[Document structure recognition data]
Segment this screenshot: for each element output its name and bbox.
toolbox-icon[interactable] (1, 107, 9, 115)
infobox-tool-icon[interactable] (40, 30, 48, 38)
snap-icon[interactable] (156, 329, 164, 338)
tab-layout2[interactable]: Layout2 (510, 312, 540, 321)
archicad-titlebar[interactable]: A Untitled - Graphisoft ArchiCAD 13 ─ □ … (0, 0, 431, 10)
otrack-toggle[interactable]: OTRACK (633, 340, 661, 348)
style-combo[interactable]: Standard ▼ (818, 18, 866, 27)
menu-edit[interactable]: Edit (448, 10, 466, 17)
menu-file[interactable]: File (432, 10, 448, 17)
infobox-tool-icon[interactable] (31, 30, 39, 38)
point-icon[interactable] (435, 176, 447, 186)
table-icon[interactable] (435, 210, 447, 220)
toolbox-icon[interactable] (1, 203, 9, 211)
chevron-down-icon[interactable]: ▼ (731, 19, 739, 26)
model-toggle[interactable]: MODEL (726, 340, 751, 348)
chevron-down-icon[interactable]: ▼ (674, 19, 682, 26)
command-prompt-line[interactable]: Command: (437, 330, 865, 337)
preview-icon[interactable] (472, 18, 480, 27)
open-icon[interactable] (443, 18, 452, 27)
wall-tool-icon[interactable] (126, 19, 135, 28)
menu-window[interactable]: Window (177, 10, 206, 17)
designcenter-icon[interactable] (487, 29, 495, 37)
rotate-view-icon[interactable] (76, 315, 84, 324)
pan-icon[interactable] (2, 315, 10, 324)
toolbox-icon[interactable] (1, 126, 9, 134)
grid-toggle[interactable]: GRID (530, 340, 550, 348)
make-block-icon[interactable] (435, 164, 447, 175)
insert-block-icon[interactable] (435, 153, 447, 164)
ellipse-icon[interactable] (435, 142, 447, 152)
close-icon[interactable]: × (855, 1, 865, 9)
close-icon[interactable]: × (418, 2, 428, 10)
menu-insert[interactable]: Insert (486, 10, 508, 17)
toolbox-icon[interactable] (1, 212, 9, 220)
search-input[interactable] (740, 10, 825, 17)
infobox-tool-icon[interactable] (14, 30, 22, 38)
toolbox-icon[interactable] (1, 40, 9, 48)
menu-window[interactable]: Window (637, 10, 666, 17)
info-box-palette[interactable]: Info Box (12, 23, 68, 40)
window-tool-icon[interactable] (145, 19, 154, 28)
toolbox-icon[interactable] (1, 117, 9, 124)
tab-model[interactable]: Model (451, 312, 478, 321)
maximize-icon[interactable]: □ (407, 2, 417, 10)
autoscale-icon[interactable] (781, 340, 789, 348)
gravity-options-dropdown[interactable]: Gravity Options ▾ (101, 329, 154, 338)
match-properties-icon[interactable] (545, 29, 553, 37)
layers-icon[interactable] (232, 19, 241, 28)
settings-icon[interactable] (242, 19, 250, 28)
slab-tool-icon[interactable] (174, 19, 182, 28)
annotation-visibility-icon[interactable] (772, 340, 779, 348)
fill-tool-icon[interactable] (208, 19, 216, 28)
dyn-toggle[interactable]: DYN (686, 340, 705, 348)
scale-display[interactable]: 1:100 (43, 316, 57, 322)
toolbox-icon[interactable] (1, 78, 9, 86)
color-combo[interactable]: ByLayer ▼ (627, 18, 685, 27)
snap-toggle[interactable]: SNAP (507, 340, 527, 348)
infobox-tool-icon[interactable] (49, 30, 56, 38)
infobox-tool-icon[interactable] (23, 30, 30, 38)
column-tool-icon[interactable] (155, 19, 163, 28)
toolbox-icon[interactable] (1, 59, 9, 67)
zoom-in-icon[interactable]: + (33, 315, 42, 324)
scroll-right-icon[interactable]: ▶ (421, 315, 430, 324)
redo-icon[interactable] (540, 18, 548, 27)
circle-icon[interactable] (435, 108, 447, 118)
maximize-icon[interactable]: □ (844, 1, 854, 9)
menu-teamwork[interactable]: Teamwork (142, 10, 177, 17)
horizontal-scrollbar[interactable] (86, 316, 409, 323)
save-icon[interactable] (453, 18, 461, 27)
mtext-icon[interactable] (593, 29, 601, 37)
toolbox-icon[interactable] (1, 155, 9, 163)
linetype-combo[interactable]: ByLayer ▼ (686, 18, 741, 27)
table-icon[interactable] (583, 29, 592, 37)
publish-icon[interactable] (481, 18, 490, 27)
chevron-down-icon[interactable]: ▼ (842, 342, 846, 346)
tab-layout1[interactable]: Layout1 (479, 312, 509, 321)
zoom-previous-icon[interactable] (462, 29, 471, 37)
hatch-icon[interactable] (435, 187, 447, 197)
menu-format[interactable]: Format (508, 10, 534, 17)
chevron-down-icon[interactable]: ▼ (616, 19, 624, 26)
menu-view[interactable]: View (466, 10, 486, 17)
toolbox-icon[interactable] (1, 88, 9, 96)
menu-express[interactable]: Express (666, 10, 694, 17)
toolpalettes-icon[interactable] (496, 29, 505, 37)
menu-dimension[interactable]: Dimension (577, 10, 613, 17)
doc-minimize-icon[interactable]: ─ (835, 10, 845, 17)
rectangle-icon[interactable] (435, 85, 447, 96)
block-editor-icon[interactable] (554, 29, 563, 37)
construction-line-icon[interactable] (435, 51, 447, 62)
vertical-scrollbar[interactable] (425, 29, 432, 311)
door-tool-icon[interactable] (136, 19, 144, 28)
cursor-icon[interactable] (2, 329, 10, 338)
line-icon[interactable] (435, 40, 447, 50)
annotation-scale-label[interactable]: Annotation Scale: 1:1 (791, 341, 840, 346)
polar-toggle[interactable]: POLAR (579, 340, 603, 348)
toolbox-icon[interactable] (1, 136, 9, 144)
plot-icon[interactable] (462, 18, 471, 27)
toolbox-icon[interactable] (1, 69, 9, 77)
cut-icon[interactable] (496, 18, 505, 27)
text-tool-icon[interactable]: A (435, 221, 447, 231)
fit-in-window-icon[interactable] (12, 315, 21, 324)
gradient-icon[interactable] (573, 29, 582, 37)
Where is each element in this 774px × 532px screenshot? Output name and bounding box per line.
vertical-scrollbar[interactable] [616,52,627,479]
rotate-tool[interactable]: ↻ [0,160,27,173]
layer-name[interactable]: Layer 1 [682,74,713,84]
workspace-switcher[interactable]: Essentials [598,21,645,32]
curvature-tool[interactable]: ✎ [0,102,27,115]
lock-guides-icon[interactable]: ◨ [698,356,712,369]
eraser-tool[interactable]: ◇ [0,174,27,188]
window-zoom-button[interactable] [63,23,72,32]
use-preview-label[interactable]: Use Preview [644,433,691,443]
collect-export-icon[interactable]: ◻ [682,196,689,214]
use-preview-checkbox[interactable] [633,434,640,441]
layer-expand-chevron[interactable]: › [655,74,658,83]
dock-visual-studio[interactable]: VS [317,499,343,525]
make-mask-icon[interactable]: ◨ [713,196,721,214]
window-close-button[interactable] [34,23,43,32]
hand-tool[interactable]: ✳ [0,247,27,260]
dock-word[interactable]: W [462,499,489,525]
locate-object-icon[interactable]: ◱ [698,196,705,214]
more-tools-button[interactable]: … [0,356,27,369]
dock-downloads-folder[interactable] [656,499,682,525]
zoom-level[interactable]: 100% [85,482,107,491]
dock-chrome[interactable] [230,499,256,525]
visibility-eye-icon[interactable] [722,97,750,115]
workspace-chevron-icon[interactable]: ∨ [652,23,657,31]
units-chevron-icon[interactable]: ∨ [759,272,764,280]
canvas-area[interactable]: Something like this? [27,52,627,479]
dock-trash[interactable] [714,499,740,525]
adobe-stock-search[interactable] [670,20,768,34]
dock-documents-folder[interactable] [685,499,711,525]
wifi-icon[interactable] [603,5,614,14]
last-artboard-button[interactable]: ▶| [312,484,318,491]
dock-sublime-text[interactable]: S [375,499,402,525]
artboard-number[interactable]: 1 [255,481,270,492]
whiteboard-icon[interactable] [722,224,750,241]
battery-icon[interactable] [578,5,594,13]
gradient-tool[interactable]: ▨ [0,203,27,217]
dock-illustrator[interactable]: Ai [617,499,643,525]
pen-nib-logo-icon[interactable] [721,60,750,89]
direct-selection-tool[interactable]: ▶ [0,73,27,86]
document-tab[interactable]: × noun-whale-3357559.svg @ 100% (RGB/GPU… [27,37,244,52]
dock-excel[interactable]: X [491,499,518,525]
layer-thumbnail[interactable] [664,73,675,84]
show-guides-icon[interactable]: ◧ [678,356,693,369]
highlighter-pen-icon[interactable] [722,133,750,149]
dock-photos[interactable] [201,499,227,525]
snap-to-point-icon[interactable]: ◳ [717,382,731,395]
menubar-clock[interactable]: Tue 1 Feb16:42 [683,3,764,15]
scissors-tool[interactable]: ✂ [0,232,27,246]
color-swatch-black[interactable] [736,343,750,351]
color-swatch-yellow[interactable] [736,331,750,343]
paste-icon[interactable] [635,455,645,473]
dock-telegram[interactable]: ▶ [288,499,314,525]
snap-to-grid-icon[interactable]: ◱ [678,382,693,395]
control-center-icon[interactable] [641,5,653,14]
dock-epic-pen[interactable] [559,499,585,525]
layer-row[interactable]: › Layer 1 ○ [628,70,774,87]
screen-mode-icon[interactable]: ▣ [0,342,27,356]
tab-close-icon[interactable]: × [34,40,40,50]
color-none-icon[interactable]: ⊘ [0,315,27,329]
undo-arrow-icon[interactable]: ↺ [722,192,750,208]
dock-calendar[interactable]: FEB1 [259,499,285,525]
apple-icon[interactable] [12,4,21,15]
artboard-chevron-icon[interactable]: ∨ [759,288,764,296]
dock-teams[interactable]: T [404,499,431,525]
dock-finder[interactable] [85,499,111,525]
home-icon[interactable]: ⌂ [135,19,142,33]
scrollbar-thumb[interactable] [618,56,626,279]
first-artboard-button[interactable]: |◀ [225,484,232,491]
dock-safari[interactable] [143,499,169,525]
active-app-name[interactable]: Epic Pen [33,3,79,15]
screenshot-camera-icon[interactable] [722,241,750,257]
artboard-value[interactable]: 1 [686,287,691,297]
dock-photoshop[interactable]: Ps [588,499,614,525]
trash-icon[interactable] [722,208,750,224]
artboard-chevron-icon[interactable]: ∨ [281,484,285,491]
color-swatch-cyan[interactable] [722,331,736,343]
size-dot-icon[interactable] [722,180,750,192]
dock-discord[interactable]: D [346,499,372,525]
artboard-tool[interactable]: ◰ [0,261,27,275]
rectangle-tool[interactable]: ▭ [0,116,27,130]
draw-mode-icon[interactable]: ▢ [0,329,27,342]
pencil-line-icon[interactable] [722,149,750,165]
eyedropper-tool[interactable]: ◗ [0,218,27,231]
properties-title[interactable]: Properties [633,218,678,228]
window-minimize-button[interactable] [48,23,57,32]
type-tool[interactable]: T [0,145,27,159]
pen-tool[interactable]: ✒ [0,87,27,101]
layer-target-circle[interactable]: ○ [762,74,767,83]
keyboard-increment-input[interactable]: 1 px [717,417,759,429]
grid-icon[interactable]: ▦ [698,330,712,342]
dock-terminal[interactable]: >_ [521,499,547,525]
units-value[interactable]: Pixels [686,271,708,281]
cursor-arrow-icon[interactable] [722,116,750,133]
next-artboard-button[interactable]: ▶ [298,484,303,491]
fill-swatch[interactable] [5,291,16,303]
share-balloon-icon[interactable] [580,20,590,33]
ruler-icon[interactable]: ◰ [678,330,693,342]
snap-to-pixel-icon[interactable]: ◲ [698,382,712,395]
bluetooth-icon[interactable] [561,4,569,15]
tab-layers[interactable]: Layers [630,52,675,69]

→ Assignment: Out of the entries, report each line that contains the word "maximize".

→ Written reply:
maximize-icon[interactable]: □ (407, 2, 417, 10)
maximize-icon[interactable]: □ (844, 1, 854, 9)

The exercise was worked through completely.